══ Available data

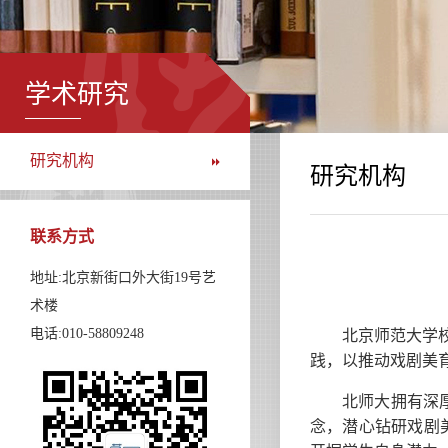
学术研究
研究机构
研究机构
联系方式
地址:北京新街口外大街19号艺
术楼
电话:010-58809248
北京师范大学
践，以推动戏剧美
北师大拥有深
念，潜心钻研戏剧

════

Brief -
Print, word for word, every entry shown above; the pictures stay out.

Solution to this problem -
学术研究
研究机构
研究机构
联系方式
地址:北京新街口外大街19号艺
术楼
电话:010-58809248
北京师范大学
践，以推动戏剧美
北师大拥有深
念，潜心钻研戏剧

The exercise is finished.